(Transcribed page contents)
**********
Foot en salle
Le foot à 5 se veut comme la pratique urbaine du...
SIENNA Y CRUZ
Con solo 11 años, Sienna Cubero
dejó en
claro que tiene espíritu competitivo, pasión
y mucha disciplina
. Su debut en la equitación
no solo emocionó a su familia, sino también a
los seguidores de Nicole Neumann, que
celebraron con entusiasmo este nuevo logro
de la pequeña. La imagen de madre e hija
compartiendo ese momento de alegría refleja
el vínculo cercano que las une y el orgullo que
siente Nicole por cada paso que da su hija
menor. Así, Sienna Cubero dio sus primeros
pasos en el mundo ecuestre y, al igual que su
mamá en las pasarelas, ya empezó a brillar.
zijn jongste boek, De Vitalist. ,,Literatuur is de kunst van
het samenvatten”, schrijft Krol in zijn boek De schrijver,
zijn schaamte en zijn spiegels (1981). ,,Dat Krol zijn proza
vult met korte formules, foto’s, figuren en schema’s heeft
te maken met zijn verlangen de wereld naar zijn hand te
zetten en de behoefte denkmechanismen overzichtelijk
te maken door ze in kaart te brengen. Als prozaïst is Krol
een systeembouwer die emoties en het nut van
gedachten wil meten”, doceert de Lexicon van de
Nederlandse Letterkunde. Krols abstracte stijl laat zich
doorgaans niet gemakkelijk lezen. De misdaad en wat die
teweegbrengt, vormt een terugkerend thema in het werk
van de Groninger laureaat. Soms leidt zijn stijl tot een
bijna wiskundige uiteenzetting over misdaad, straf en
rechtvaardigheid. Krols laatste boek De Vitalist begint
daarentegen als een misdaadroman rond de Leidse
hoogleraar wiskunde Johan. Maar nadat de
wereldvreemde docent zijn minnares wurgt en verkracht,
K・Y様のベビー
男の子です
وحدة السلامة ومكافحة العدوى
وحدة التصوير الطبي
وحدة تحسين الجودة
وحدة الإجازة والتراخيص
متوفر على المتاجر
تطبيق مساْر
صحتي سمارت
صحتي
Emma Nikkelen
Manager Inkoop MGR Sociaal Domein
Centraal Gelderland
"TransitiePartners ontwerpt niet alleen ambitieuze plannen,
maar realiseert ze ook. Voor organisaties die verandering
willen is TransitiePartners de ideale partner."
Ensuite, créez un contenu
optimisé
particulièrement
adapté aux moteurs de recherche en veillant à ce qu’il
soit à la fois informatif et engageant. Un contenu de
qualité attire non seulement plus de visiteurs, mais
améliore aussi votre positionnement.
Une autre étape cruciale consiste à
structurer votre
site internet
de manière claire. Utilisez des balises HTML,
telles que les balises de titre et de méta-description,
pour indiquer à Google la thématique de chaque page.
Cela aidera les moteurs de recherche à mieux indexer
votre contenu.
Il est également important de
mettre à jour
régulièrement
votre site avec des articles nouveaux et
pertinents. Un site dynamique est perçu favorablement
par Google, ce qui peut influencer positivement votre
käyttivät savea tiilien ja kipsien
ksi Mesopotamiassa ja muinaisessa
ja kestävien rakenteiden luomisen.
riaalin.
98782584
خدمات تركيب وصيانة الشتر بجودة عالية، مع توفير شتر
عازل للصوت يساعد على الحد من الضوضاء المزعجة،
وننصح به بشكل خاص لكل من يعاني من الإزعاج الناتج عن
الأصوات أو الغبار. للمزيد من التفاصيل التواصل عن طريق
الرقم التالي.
**********
- [Problem details]:
Scan the lines above for "وحدة تحسين الجودة" and for "particulièrement". Repeat exactly the line holding each of them and every line in between.

- [Exercise answer]:
وحدة تحسين الجودة
وحدة الإجازة والتراخيص
متوفر على المتاجر
تطبيق مساْر
صحتي سمارت
صحتي
Emma Nikkelen
Manager Inkoop MGR Sociaal Domein
Centraal Gelderland
"TransitiePartners ontwerpt niet alleen ambitieuze plannen,
maar realiseert ze ook. Voor organisaties die verandering
willen is TransitiePartners de ideale partner."
Ensuite, créez un contenu
optimisé
particulièrement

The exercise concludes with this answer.